• What this task involves: Look through the entries for the string "Ritorna" and copy every line where it shows up.

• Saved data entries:
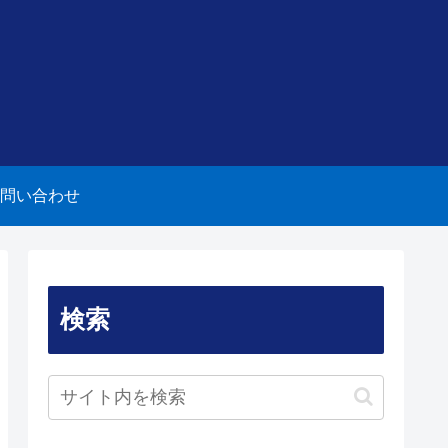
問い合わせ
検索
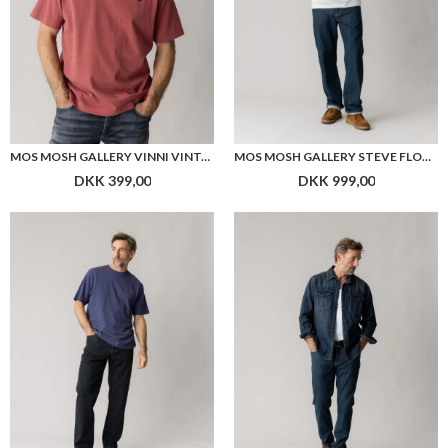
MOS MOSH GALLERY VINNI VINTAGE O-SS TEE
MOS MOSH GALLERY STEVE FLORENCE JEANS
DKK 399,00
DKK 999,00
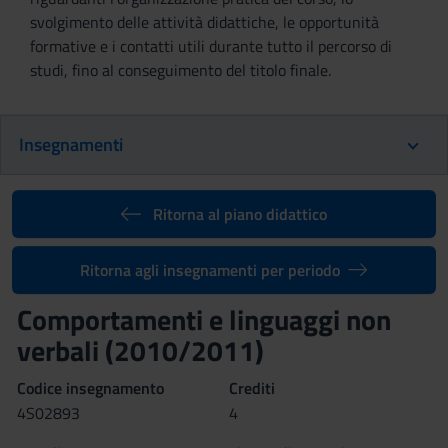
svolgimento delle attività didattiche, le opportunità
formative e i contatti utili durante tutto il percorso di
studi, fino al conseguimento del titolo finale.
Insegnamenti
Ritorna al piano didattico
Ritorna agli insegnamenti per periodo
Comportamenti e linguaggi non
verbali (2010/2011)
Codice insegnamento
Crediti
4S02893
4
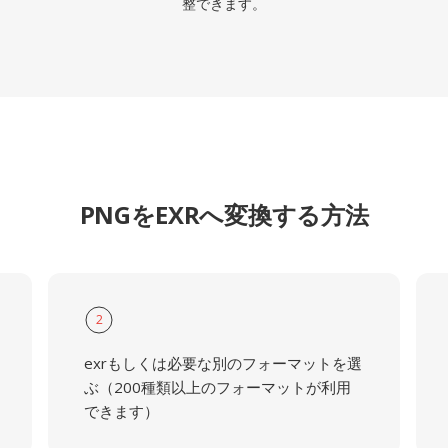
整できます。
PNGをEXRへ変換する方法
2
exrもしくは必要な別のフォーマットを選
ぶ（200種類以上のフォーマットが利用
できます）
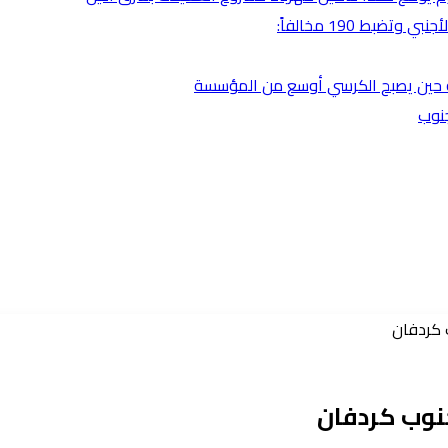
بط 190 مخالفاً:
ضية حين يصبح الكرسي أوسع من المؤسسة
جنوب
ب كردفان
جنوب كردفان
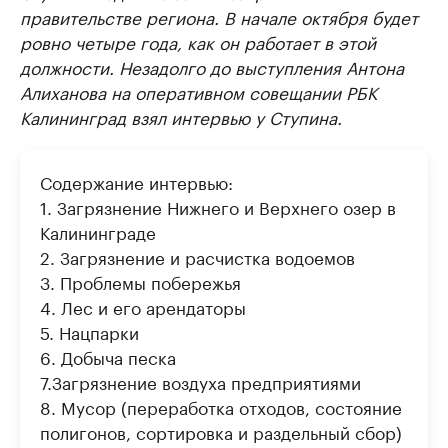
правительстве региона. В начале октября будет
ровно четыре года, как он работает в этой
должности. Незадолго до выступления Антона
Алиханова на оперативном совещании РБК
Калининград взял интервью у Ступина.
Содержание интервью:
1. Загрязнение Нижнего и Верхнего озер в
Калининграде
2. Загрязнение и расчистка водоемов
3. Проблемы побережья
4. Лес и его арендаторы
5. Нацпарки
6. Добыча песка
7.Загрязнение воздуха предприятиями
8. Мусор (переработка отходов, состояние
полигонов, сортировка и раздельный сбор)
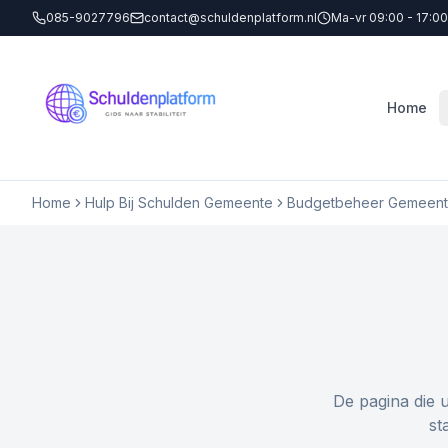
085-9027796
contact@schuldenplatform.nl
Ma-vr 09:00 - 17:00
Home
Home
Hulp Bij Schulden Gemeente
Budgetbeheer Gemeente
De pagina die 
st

• Exercise response:
Ritorna al piano didattico
Ritorna agli insegnamenti per periodo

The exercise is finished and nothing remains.